If you’re a leader, a parent, an educator, isn’t it your responsibility to encourage the development of others in life-nurturing ways to help them find the fullest and most satisfying ways possible and strengthen their existing talents?
I'd like to illustrate with a business story that illustrates how strengths based coaching is an extremely effective way of developing people.
Develop your Strengths to Mitigate your Weaknesses
A few years ago, I was brought in to a large professional services firm to coach seven young women who were deemed “high potential”. They were in their early 30s. This firm wanted to groom more young women to be promoted to director level and possibility partner. The business reason for this investment in coaching was to stop the high attrition rate of these young, talented women leaving the firm because they saw no real career path there. Most of the senior jobs continued to be given to men.
Each of the seven young women came to her first coaching session with her “report card” (360 performance review) from her manager, ready to point out what her weaknesses were and what her manager recommended she work on.
Respectfully, I listened and looked at the document. After what I thought was an appropriate amount of time, I put the document down, looked at her, and asked one very simple, straightforward question:
“Tell me what you’re best at?”
The response I got every time was: silence.
Experience Flow
It didn't take too long for the young woman’s demeanor to change with a physiological shift, a softening in the face, a change in eye focus and gaze, and then a smile, followed by a gentle, embarrassed laugh. Together, we began to explore what gave her greatest joy and satisfaction. She was able to identify when she experienced a sense of flow – when time was lost – when she experienced a sense of intrinsic reward even though the situation was challenging. What she found most rewarding was to discover that when she experienced this sense of time just passing so fluidly, she experienced her work to be far more energizing and engaging.

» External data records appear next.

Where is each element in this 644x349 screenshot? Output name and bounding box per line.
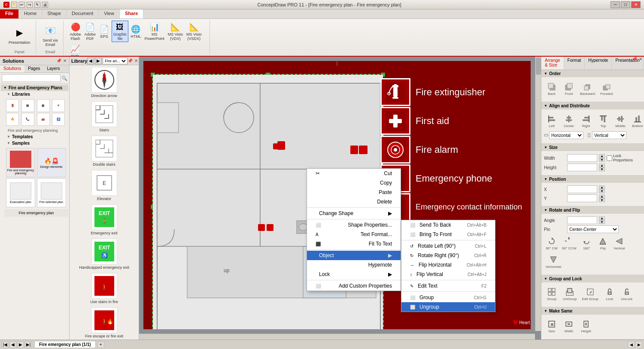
forward-button[interactable]: Forward [598, 80, 614, 97]
lib-sym-emergency-exit[interactable]: EXIT 🚶 Emergency exit [71, 204, 137, 235]
page-next-button[interactable]: ▶ [17, 341, 24, 348]
tab-share[interactable]: Share [120, 9, 144, 18]
page-tab-1[interactable]: Fire emergency plan (1/1) [34, 341, 96, 348]
ms-visio-vsdx-button[interactable]: 📐 MS Visio(VSDX) [185, 21, 203, 42]
angle-spinner[interactable]: ▲ ▼ [599, 216, 605, 224]
lib-item-8[interactable]: ♿ [52, 113, 65, 126]
ctx-text-format[interactable]: A Text Format... [307, 230, 401, 239]
library-back-button[interactable]: ◀ [87, 58, 94, 64]
lib-item-7[interactable]: 🚒 [37, 113, 50, 126]
tab-layers[interactable]: Layers [44, 65, 64, 73]
samples-header[interactable]: Samples [4, 140, 68, 146]
canvas-area[interactable]: | [139, 57, 541, 340]
rotate-90cw-button[interactable]: 90° CW [544, 234, 559, 252]
tab-shape[interactable]: Shape [42, 9, 67, 18]
sub-edit-text[interactable]: ✎ Edit Text F2 [401, 281, 495, 291]
edit-group-button[interactable]: Edit Group [580, 285, 600, 303]
y-input[interactable]: 72.2 mm [567, 194, 597, 202]
tab-solutions[interactable]: Solutions [0, 65, 24, 73]
group-button[interactable]: Group [544, 285, 559, 303]
align-bottom-button[interactable]: Bottom [630, 112, 644, 130]
sample-3[interactable]: Evacuation plan [6, 178, 35, 207]
graphic-file-button[interactable]: 🖼 Graphicfile [112, 21, 129, 42]
sample-1[interactable]: Fire and emergency planning [6, 148, 35, 177]
width-up[interactable]: ▲ [599, 154, 605, 158]
lock-button[interactable]: Lock [602, 285, 617, 303]
maximize-button[interactable]: □ [621, 1, 630, 8]
canvas-horizontal-scrollbar[interactable] [139, 334, 535, 340]
lib-item-3[interactable]: ▦ [37, 99, 50, 112]
height-input[interactable]: 123.4 mm [567, 164, 597, 171]
page-prev-button[interactable]: ◀ [9, 341, 16, 348]
y-spinner[interactable]: ▲ ▼ [599, 194, 605, 202]
close-button[interactable]: ✕ [631, 1, 641, 8]
make-same-size-button[interactable]: Size [544, 317, 559, 335]
lib-sym-handicapped-exit[interactable]: EXIT ♿ Handicapped emergency exit [71, 239, 137, 270]
sub-ungroup[interactable]: ⬜ Ungroup Ctrl+U [401, 302, 495, 312]
align-header[interactable]: Align and Distribute [541, 102, 644, 109]
unlock-button[interactable]: UnLock [619, 285, 635, 303]
ctx-add-custom-properties[interactable]: ⬜ Add Custom Properties [307, 281, 401, 291]
ms-ppt-button[interactable]: 📊 MSPowerPoint [143, 21, 166, 42]
group-lock-header[interactable]: Group and Lock [541, 275, 644, 282]
arrange-pin[interactable]: 📌 [632, 57, 637, 61]
ctx-object[interactable]: Object ▶ [307, 251, 401, 260]
adobe-pdf-button[interactable]: 📄 AdobePDF [83, 21, 97, 42]
page-zoom-out[interactable]: ◀ [628, 341, 635, 348]
tab-document[interactable]: Document [67, 9, 99, 18]
ungroup-button[interactable]: UnGroup [561, 285, 578, 303]
y-down[interactable]: ▼ [599, 198, 605, 202]
sub-group[interactable]: ⬜ Group Ctrl+G [401, 293, 495, 302]
lib-item-2[interactable]: ▦ [21, 99, 34, 112]
tab-home[interactable]: Home [19, 9, 42, 18]
align-center-button[interactable]: Center [561, 112, 577, 130]
tab-file[interactable]: File [0, 9, 19, 18]
lock-proportions-checkbox[interactable] [607, 155, 612, 161]
arrange-tab-format[interactable]: Format [564, 57, 585, 70]
library-close[interactable]: ✕ [134, 58, 138, 63]
size-header[interactable]: Size [541, 144, 644, 151]
back-button[interactable]: Back [544, 80, 559, 97]
ctx-copy[interactable]: Copy [307, 178, 401, 188]
library-forward-button[interactable]: ▶ [95, 58, 102, 64]
arrange-tab-arrange[interactable]: Arrange & Size [541, 57, 564, 70]
ctx-lock[interactable]: Lock ▶ [307, 270, 401, 279]
libraries-header[interactable]: Libraries [4, 91, 68, 97]
arrange-tab-hypernote[interactable]: Hypernote [585, 57, 612, 70]
ctx-paste[interactable]: Paste [307, 188, 401, 197]
html-button[interactable]: 🌐 HTML [129, 23, 143, 39]
make-same-header[interactable]: Make Same [541, 307, 644, 315]
align-middle-button[interactable]: Middle [613, 112, 628, 130]
lib-item-5[interactable]: 🔥 [6, 113, 19, 126]
position-header[interactable]: Position [541, 176, 644, 183]
canvas-vertical-scrollbar[interactable] [535, 57, 541, 331]
templates-header[interactable]: Templates [4, 134, 68, 140]
page-zoom-in[interactable]: ▶ [635, 341, 642, 348]
backward-button[interactable]: Backward [578, 80, 597, 97]
vertical-dist-select[interactable]: Vertical [592, 131, 626, 139]
adobe-flash-button[interactable]: 🔴 AdobeFlash [69, 21, 82, 42]
flip-horizontal-button[interactable]: Horizontal [544, 253, 563, 270]
sub-bring-to-front[interactable]: ⬜ Bring To Front Ctrl+Alt+F [401, 230, 495, 239]
tab-view[interactable]: View [99, 9, 120, 18]
rotate-header[interactable]: Rotate and Flip [541, 206, 644, 214]
align-left-button[interactable]: Left [544, 112, 559, 130]
x-down[interactable]: ▼ [599, 189, 605, 193]
sub-rotate-right[interactable]: ↻ Rotate Right (90°) Ctrl+R [401, 251, 495, 260]
order-header[interactable]: Order [541, 70, 644, 77]
y-up[interactable]: ▲ [599, 194, 605, 198]
align-right-button[interactable]: Right [578, 112, 594, 130]
ctx-cut[interactable]: ✂ Cut [307, 169, 401, 178]
height-spinner[interactable]: ▲ ▼ [599, 164, 605, 171]
lib-item-1[interactable]: 🚪 [6, 99, 19, 112]
eps-button[interactable]: 📄 EPS [98, 23, 111, 39]
ctx-fit-to-text[interactable]: ⬛ Fit To Text [307, 239, 401, 249]
ctx-delete[interactable]: Delete [307, 197, 401, 206]
lib-sym-stairs[interactable]: Stairs [71, 101, 137, 132]
lib-item-6[interactable]: 📞 [21, 113, 34, 126]
lib-sym-double-stairs[interactable]: Double stairs [71, 136, 137, 167]
fire-emergency-header[interactable]: Fire and Emergency Plans [1, 85, 68, 91]
sub-flip-vertical[interactable]: ↕ Flip Vertical Ctrl+Alt+J [401, 270, 495, 279]
lib-sym-direction-arrow[interactable]: N Direction arrow [71, 67, 137, 98]
presentation-button[interactable]: ▶ Presentation [7, 25, 32, 46]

Increase Productivity and Joy
In the six months' coaching that followed, each young woman went through a transformation. They all completed the VIA Character Strengths survey and put their strengths work.
They reported relationships that had been challenging become easier. They felt less stressed because they invested their efforts in their strengths and found ways to manage weaknesses, meaning they become more productive and experienced more joy in their work.
They were so happy that with this new knowledge they found they were also able begin to notice the strengths of their colleagues, bosses and staff who reported to them, so they could optimize their productivity as well by assigning tasks and responsibilities that best fit their strength profiles.
Believe me, when you really know your own strengths and integrate the words and behaviors, you become far more effective in all your relationships, your own productivity and life takes on a whole new meaning.